- [TASK REQUIREMENTS] Reproduce the full listing as it stands. Images do not belong in the copy.

- [AVAILABLE DATA]
··········
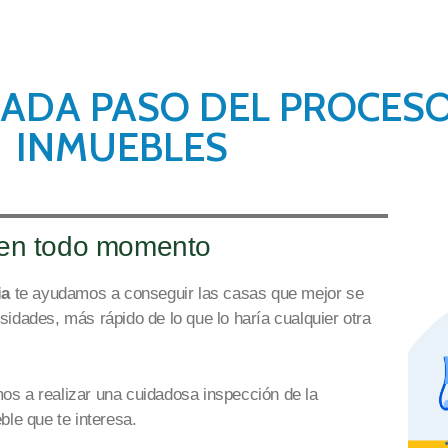
CADA PASO DEL PROCES
INMUEBLES
 en todo momento
ia
te ayudamos a conseguir
las casas que mejor se
esidades
,
más rápido de lo que lo haría cualquier otra
os a realizar una
cuidadosa
inspección de la
ble que te interesa.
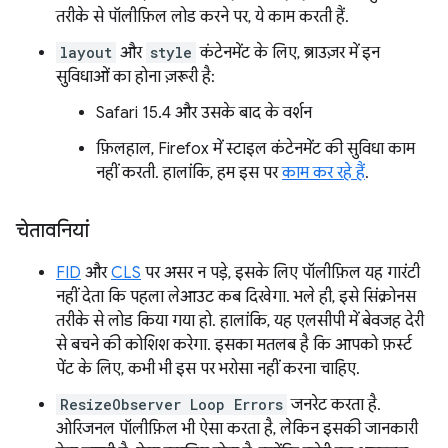
तरीके से पॉलीफ़िल लोड करने पर, ये काम करती हैं.
layout
और
style
कंटेनमेंट के लिए, ब्राउज़र में इन
सुविधाओं का होना ज़रूरी है:
Safari 15.4 और उसके बाद के वर्शन
फ़िलहाल, Firefox में स्टाइल कंटेनमेंट की सुविधा काम
नहीं करती. हालांकि, हम इस पर
काम कर रहे हैं
.
चेतावनियां
FID
और
CLS
पर असर न पड़े, इसके लिए पॉलीफ़िल यह गारंटी
नहीं देता कि पहला लेआउट कब दिखेगा. भले ही, इसे सिंक्रोनस
तरीके से लोड किया गया हो. हालांकि, यह एलसीपी में बेवजह देरी
से बचने की कोशिश करेगा. इसका मतलब है कि आपको फ़र्स्ट
पेंट के लिए, कभी भी इस पर भरोसा नहीं करना चाहिए.
ResizeObserver Loop Errors
जनरेट करता है.
ओरिजनल पॉलीफ़िल भी ऐसा करता है, लेकिन इसकी जानकारी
··········
- [RESULT FOR THIS TASK]
CADA PASO DEL PROCES
INMUEBLES
 en todo momento
ia
te ayudamos a conseguir
las casas que mejor se
esidades
,
más rápido de lo que lo haría cualquier otra
os a realizar una
cuidadosa
inspección de la
ble que te interesa.
तरीके से पॉलीफ़िल लोड करने पर, ये काम करती हैं.
layout
और
style
कंटेनमेंट के लिए, ब्राउज़र में इन
सुविधाओं का होना ज़रूरी है:
Safari 15.4 और उसके बाद के वर्शन
फ़िलहाल, Firefox में स्टाइल कंटेनमेंट की सुविधा काम
नहीं करती. हालांकि, हम इस पर
काम कर रहे हैं
.
चेतावनियां
FID
और
CLS
पर असर न पड़े, इसके लिए पॉलीफ़िल यह गारंटी
नहीं देता कि पहला लेआउट कब दिखेगा. भले ही, इसे सिंक्रोनस
तरीके से लोड किया गया हो. हालांकि, यह एलसीपी में बेवजह देरी
से बचने की कोशिश करेगा. इसका मतलब है कि आपको फ़र्स्ट
पेंट के लिए, कभी भी इस पर भरोसा नहीं करना चाहिए.
ResizeObserver Loop Errors
जनरेट करता है.
ओरिजनल पॉलीफ़िल भी ऐसा करता है, लेकिन इसकी जानकारी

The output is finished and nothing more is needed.